◆ **What is being asked**
Data follows below. Repeat exactly the lines between the line holding "mitigation areas [for" and the line holding "Grise Hall 327", inclusive, and nothing more; drop pictures.

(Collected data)
○ ○ ○ ○
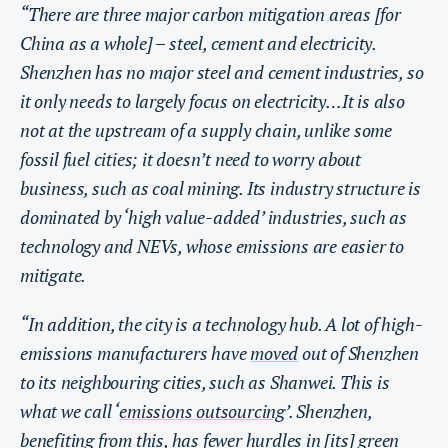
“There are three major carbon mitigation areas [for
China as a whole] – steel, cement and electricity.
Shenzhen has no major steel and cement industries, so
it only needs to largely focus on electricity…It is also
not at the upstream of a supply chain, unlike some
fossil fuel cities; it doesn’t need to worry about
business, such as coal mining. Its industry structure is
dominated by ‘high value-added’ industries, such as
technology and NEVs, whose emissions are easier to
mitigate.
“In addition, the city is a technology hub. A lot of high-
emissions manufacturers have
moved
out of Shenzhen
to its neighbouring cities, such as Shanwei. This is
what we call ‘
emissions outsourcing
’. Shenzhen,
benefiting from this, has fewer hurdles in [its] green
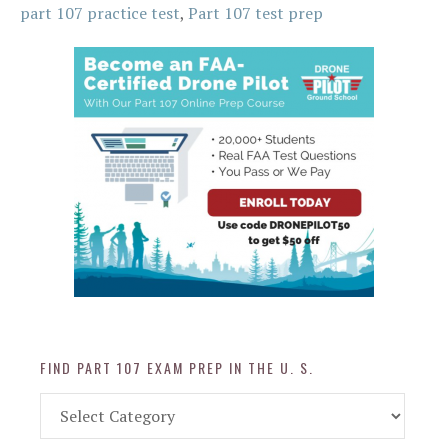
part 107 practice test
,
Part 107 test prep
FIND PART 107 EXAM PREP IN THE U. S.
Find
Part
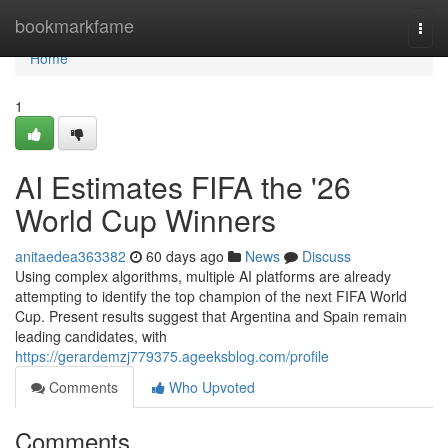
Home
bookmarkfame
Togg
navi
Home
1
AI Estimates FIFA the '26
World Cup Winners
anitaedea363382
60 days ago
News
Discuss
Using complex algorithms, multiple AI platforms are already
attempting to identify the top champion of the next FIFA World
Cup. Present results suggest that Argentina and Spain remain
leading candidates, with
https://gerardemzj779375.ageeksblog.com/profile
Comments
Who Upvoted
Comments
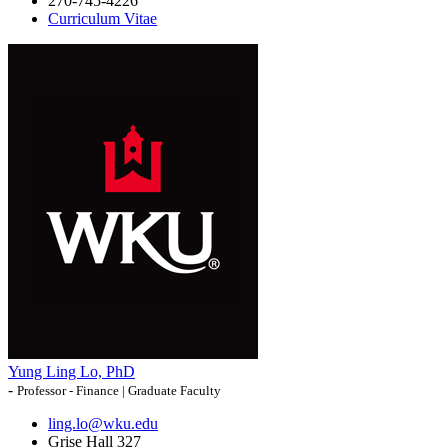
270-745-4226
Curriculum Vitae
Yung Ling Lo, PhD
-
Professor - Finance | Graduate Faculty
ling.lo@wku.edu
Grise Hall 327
○ ○ ○ ○
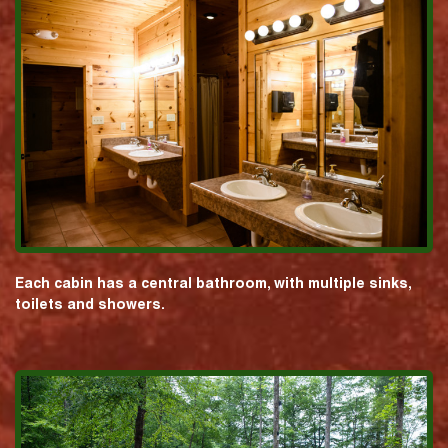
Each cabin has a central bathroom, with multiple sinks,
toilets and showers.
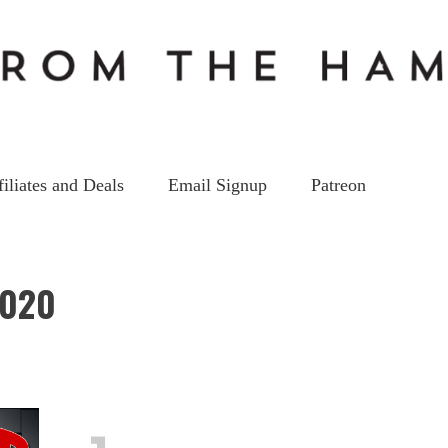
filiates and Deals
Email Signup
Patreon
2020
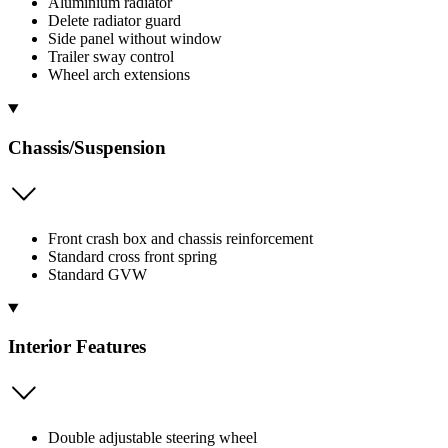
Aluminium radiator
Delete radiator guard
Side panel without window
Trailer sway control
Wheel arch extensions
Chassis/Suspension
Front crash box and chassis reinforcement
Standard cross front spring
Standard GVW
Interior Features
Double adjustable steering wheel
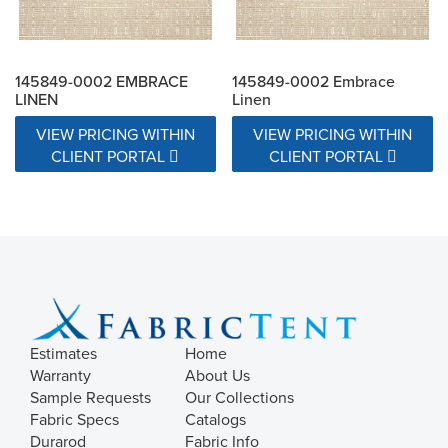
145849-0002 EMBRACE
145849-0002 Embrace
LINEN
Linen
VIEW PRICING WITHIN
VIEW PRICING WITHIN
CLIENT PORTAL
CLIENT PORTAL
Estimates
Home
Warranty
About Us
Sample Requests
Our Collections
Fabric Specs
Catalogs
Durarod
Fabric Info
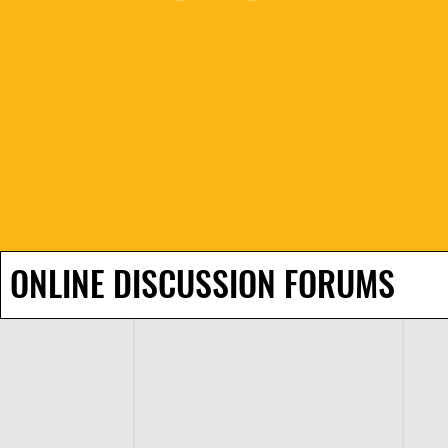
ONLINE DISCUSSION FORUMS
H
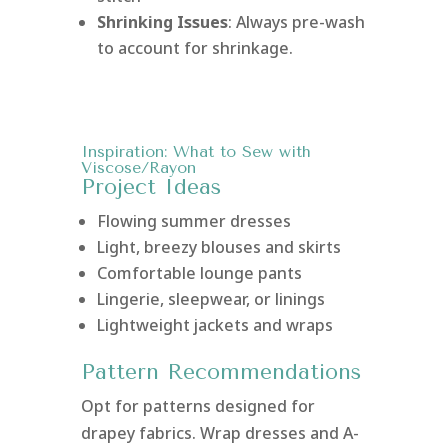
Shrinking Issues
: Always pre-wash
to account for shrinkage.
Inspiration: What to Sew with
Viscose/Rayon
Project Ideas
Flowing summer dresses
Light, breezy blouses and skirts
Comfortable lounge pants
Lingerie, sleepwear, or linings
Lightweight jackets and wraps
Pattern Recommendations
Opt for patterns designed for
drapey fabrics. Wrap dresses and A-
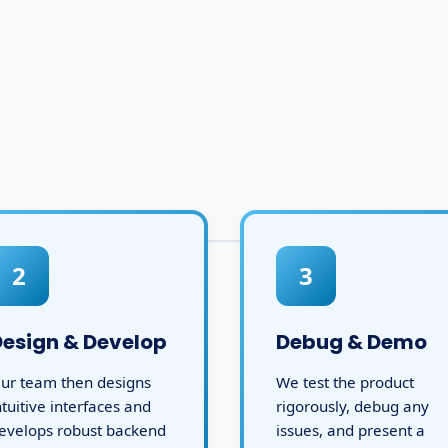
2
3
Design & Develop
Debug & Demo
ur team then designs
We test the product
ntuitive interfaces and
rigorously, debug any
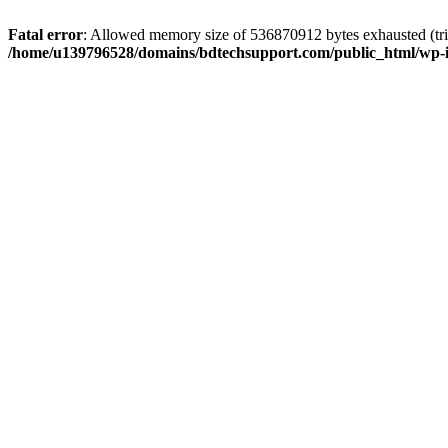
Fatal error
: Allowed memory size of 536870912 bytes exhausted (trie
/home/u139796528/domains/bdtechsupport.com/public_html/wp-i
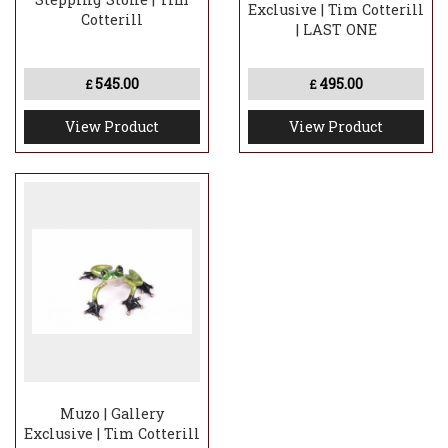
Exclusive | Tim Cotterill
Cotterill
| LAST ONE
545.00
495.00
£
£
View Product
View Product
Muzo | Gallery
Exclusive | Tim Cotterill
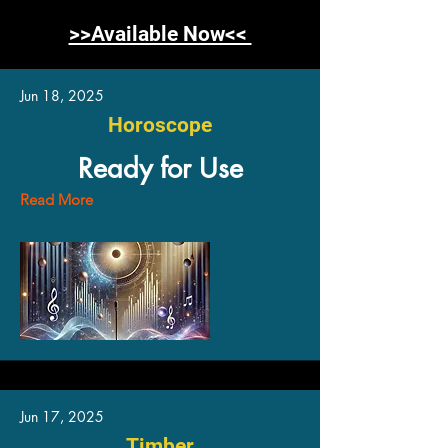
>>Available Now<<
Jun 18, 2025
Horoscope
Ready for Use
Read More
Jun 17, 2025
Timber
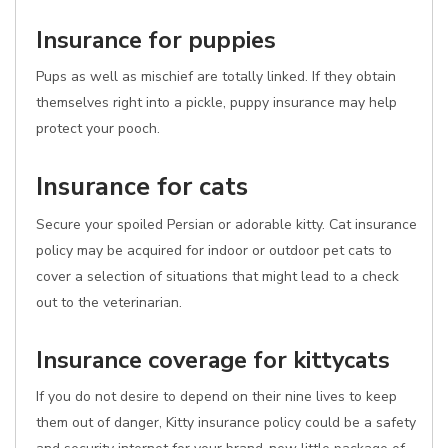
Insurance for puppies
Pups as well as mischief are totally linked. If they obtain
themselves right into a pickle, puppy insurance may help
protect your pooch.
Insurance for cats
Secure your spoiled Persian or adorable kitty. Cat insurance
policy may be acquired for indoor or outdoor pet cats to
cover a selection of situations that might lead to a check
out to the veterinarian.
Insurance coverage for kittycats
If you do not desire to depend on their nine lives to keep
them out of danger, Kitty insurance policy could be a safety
○ ○ ○ ○
◆ **Answer to this problem**
“There are three major carbon mitigation areas [for
China as a whole] – steel, cement and electricity.
Shenzhen has no major steel and cement industries, so
it only needs to largely focus on electricity…It is also
not at the upstream of a supply chain, unlike some
fossil fuel cities; it doesn’t need to worry about
business, such as coal mining. Its industry structure is
dominated by ‘high value-added’ industries, such as
technology and NEVs, whose emissions are easier to
mitigate.
“In addition, the city is a technology hub. A lot of high-
emissions manufacturers have
moved
out of Shenzhen
to its neighbouring cities, such as Shanwei. This is
what we call ‘
emissions outsourcing
’. Shenzhen,
benefiting from this, has fewer hurdles in [its] green
part 107 practice test
,
Part 107 test prep
FIND PART 107 EXAM PREP IN THE U. S.
Find
Part
Home
bookmarkfame
Togg
navi
Home
1
AI Estimates FIFA the '26
World Cup Winners
anitaedea363382
60 days ago
News
Discuss
Using complex algorithms, multiple AI platforms are already
attempting to identify the top champion of the next FIFA World
Cup. Present results suggest that Argentina and Spain remain
leading candidates, with
https://gerardemzj779375.ageeksblog.com/profile
Comments
Who Upvoted
Comments
270-745-4226
Curriculum Vitae
Yung Ling Lo, PhD
-
Professor - Finance | Graduate Faculty
ling.lo@wku.edu
Grise Hall 327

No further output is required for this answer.